> _Your instructions_:
The response must contain every line below in which "cuidado" appears.

Stored records:
- - - -

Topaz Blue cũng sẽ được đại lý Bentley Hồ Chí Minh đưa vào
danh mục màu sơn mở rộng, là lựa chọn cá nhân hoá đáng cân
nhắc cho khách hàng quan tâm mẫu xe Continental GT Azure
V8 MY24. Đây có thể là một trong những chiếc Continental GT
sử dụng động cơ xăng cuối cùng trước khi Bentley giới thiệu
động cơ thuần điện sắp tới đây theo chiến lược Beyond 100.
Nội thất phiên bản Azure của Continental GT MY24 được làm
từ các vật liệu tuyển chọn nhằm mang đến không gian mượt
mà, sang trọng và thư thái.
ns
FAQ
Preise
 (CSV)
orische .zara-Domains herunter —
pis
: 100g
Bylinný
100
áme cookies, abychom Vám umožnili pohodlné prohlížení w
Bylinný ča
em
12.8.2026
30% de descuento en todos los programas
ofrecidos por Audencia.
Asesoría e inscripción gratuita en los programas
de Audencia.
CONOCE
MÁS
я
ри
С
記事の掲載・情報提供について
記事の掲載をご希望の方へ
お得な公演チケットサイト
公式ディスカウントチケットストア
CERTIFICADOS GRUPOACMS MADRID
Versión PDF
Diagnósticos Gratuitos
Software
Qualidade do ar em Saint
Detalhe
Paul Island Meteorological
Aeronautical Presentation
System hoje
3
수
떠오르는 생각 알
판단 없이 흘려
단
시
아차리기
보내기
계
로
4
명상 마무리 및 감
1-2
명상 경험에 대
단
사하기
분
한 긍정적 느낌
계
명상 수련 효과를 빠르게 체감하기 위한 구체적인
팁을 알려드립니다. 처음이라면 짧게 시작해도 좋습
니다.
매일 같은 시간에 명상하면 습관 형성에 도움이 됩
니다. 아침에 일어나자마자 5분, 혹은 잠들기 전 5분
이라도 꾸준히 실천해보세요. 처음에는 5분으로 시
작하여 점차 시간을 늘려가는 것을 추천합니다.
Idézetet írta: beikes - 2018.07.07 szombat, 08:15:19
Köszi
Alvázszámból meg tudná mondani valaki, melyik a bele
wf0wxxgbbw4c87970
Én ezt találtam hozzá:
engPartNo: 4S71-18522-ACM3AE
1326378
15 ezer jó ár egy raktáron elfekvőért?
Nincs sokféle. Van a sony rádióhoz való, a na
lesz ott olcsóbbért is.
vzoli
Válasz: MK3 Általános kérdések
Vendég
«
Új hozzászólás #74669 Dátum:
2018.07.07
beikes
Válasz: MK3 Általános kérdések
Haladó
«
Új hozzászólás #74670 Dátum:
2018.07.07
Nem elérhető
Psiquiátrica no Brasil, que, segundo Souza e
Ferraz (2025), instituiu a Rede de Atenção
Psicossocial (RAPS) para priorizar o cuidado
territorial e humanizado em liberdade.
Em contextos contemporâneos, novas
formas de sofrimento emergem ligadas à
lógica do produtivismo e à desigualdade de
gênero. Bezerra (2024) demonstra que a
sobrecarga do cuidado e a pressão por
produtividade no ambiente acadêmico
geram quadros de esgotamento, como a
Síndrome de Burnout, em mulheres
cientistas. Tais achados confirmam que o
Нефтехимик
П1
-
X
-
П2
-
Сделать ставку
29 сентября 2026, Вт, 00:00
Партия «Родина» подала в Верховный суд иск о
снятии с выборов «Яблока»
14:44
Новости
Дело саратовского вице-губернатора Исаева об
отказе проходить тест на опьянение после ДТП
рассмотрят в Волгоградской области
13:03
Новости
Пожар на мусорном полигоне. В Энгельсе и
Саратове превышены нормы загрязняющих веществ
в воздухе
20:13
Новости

- - - -

> _Result of the task_:
Psicossocial (RAPS) para priorizar o cuidado
sobrecarga do cuidado e a pressão por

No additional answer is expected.